The result of the query is the set of covers $R$ of $S$; $\forall r \in R, |r| \le k$.

So for instance, if $S = \{a, b, c, d\}$ and $Q=( \{a,b\}, 3 )$, $R$ should return all covers of $S$ formed by $\{a, b\}$ and $k = (3 - 1 = ) 2$ or less other subsets of $P(S) - \{\emptyset \cup S\}$, namely: $R = \{$ $$\{a,b\} , \{c\} , \{d\}$$ $$\{a,b\} , \{c, d\}$$ $$\{a,b\} , \{a, c, d\}$$ $$\{a,b\} , \{b, c, d\}$$ $\}$

I want to know if there is an efficient algorithm that can give me all of these combinations of covers.

In other words, I want to know if there is an efficient way to get all covers formed by at most $k$ elements, where I only know 1 element out of k.

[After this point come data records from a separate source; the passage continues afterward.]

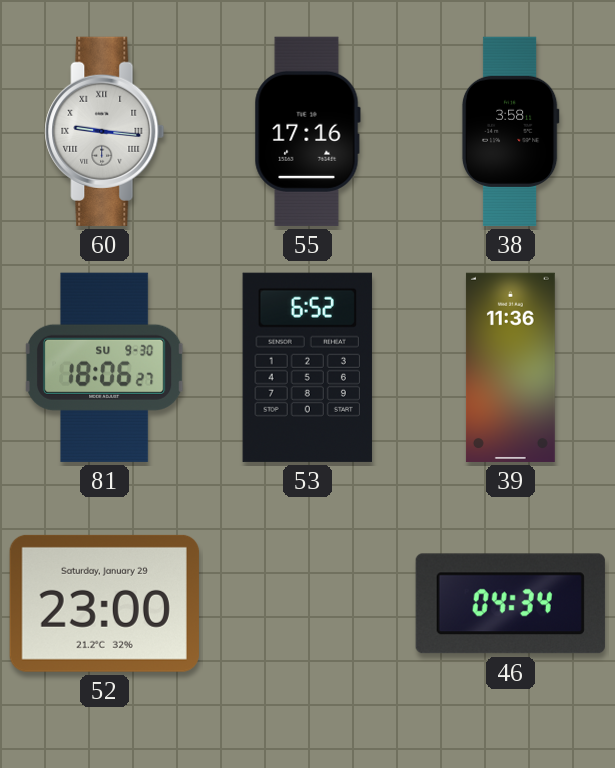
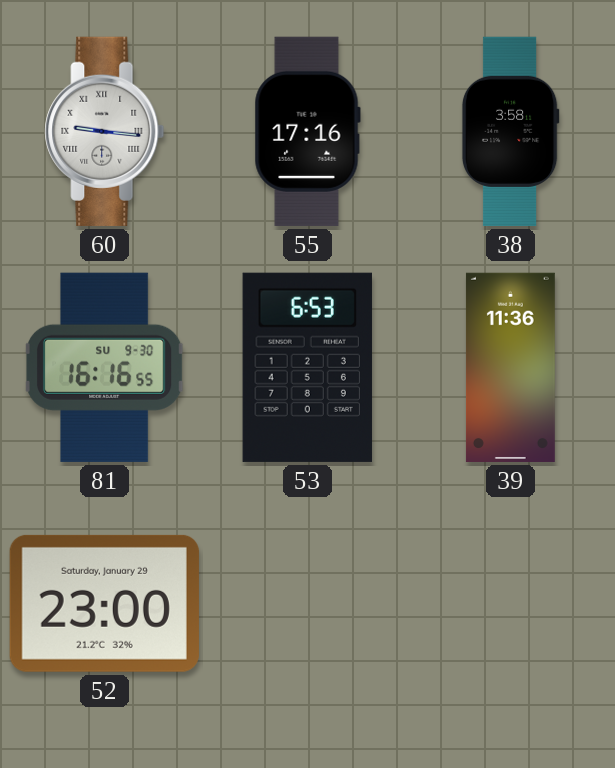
81: 18:06 -> 16:16
53: 6:52 -> 6:53
46: 04:34 -> none
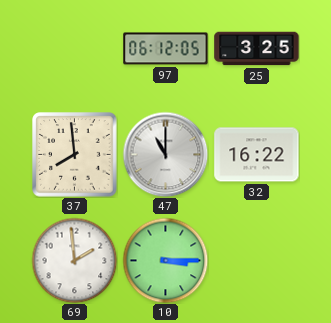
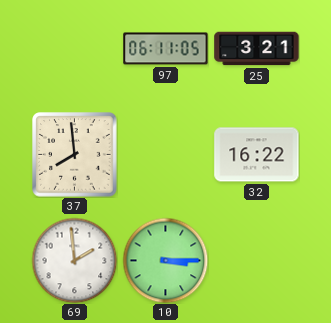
97: 06:12 -> 06:11
25: 3:25 -> 3:21
47: 11:00 -> none
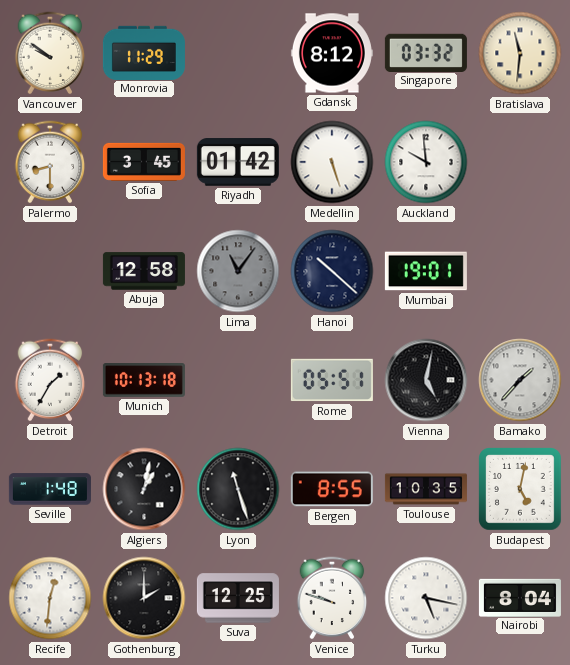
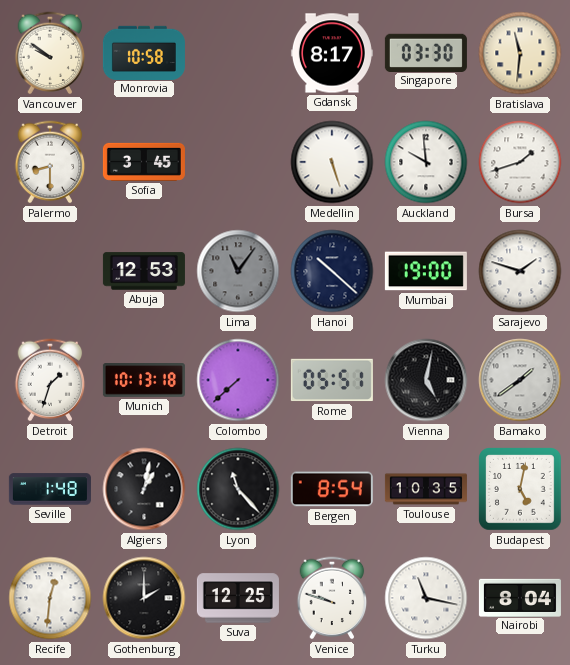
Monrovia: 11:29 -> 10:58
Gdansk: 8:12 -> 8:17
Singapore: 03:32 -> 03:30
Riyadh: 01:42 -> none
Bursa: none -> 1:42
Abuja: 12:58 -> 12:53
Mumbai: 19:01 -> 19:00
Sarajevo: none -> 1:48
Detroit: 1:35 -> 1:33
Colombo: none -> 7:38
Bamako: 1:37 -> 1:39
Lyon: 11:27 -> 11:23
Bergen: 8:55 -> 8:54
Turku: 5:17 -> 11:17
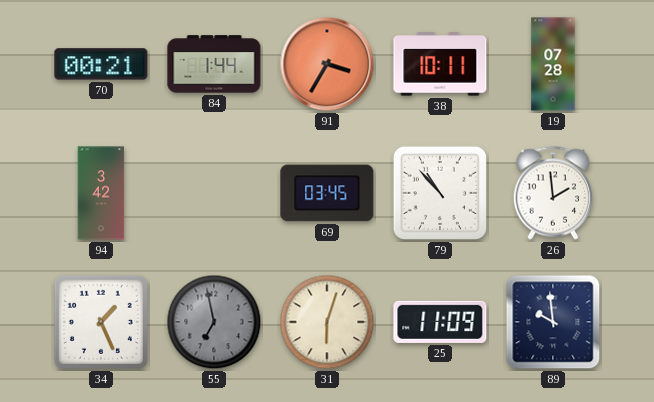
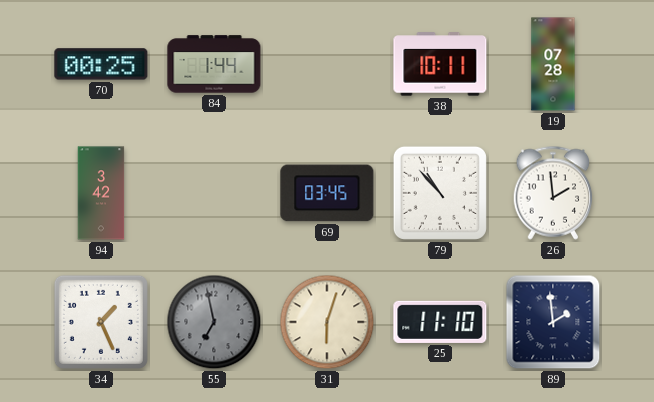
70: 00:21 -> 00:25
91: 3:35 -> none
25: 11:09 -> 11:10
89: 9:59 -> 1:59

• There are others such as $\{a,b\},\{a,c\},\{d\}$, indeed $15$ others. Sep 18 '13 at 19:18

The first step is to eliminate the known set $s$. The idea is to find all covers of $S \setminus s$ using at most $k-1$ sets, and then augment the solution by adding all subsets of $s$ to all sets in any given cover in all possible ways. Details omitted.
For the new problem, it is enough to find all covers of $S$ of size exactly $k$ which don't use $S$ or $\emptyset$. In fact, we can ignore these restrictions, and just drop the (relatively) few solutions using these sets. We will generate them ordered, incurring a factor of $k!$ in efficiency; I'm sure that can be avoided, but I'll leave the details for you. Consider the sets $S_1,\ldots,S_k$ in order, and suppose that they cover $a_1,\ldots,a_k$ "new" elements, that is $|S_1| = a_1$, $|S_2 \setminus S_1| = a_2$ and so on. Then $a_1 + \cdots + a_k = |S|$, and we can enumerate over all such sequences (including zeroes). For each sequence, we can enumerate over the new elements themselves. Finally, we enumerate over all possible ways of adding "old" elements to sets, for example $S_3$ could additionally to $a_3$ new elements contain any subset of $S_1 \cup S_2$.